EinleitungRZ-Diskussion

Die Rechnung der russischen SozialrevolutionärInnen ging nicht auf: Das Volk nutzte das erfolgreiche Attentat auf den Zaren vom 1. März 1881 nicht zum Aufstand. Im Gegenteil. Es wartete von nun an um so vertrauensvoller darauf, daß die Rächer aus dem Untergrund die Sache der Entrechteten in die Hand nehmen würden. Das berichtet Vera Figner in ihrem Buch "Nacht über Russland".

Mit der Möglichkeit zum Widerstand wird nicht auch gleichzeitig die Notwendigkeit dazu vermittelt. Das ist eine Erfahrung, die Teilen der Revolutionären Zellen auf die eigenen Füße gefallen ist. Ist es ein Fehler im Konzept des bewaffneten/ militanten Kampfes? Wird das, was eine Initialzündung oder ein militanter Beitrag zu massenhaftem Widerstand sein soll, zwangsläufig zur StellvertreterInnen- Militanz?

Sozialrevolutionäre Politik kann nur erfolgreich sein, wenn sie immer wieder über ihre Grenzen (alle Grenzen!) hinausgreift, das heißt auch, wenn sie sich in den internationalen antiimperialistischen Widerstand einbindet. Die eigenen Prinzipien werden so durch die Rücksicht auf die Kampflinien anderswo auf harte Zerreißproben gestellt und dabei oft bis zur Unkenntlichkeit verzerrt. Schließlich fragt mensch sich: Sind das eigentlich noch unsere Ziele? Wir wollen uns nicht isolieren, aber wir wollen auch nicht unsere Ziele verraten. Dieses Dilemma gilt für die Spitzenmilitanz genauso wie für den Massenwiderstand.

Um diese beiden Fragestellungen kreist, grob zusammengefaßt, die offene Diskussion, die seit dem Nachruf auf Gerd Albartus im letzten Dezember zwischen und mit verschiedenen Revolutionären Zellen stattfindet. Ob das ganze zu einer Verabschiedung dieser Art von revolutionärer Arbeitsteilung führt, wie es die RZ aus NRW sieht, oder zu ihrer Umgestaltung, wie die meisten anderen meinen, ist noch nicht entschieden. Daß die Debatte darüber offen geführt wird und daß Gruppen aus der Illegalität nicht nur ihren Standpunkt mitteilen, sondern endlich auch mal auf Kritik antworten, ist ein ermutigender Fortschritt.
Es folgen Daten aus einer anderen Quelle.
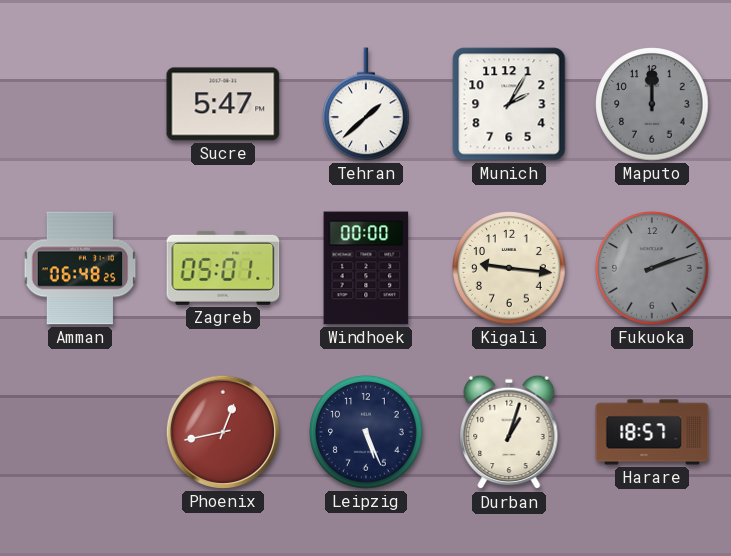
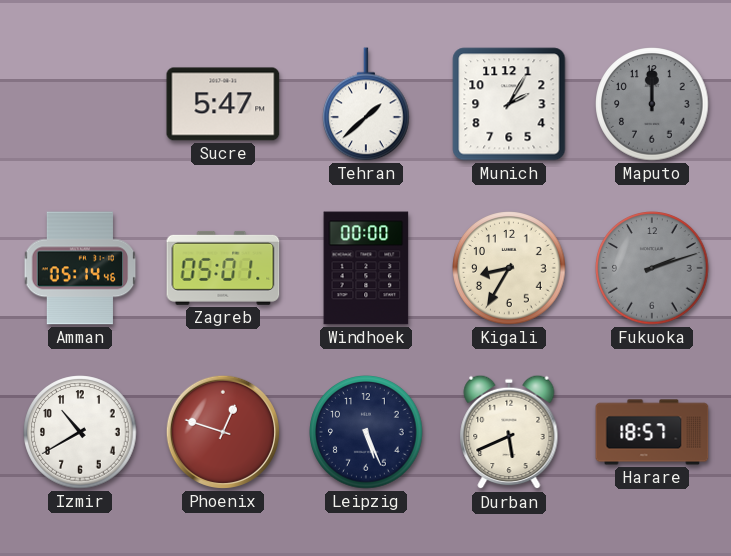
Amman: 06:48 -> 05:14
Kigali: 9:16 -> 8:35
Izmir: none -> 10:40
Phoenix: 12:43 -> 12:48
Durban: 1:03 -> 5:41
Wir veröffentlichen hier nochmal die Diskussionsbeiträge. soweit sie in Berlin zugänglich waren. Sicher sind in anderen Städten noch andere Papiere zirkuliert. Insofern ist diese Textsammlung nicht vollständig. Wir können nur hoffen, daß sie auch nicht abgeschlossen ist. Denn bis jetzt hat es aus der autonomen Bewegung zwar viel Kritik und Verteidigung für die Positionen der Zellen gegeben, aber keinen Versuch, die eigene Politik danach kritisch zu hinterfragen. Zum Beispiel das Prinzip der "klammheimlichen Freude".

Finden wir nun militante/ bewaffnete Aktionen richtig oder nicht? Wir sollten uns nicht mehr länger mit der Antwort "für andere ja, für mich nicht!" drücken. Wenn wir Militanz gerechtfertigt finden, drum doch wohl deshalb, weil sie notwendig ist. Wenn sie aber notwendig ist, können wir nicht daran teilnehmen, indem wir uns darauf beschränken, die Praxis anderer zu befürworten; dann ist unser eigener Beitrag gefragt. Wenn wir sie aber falsch finden, dann ist unsere Kritik gefragt, und zwar unsere gut begründete und gleichzeitig schonungslos aufrichtige Kritik. Das ist nicht unsolidarisch, sondern das genaue Gegenteil: Augenzudrücken und Mund halten ist so ziemlich das unsolidarischste, was wir uns gegenseitig antun können. Kritik macht uns nur stärker.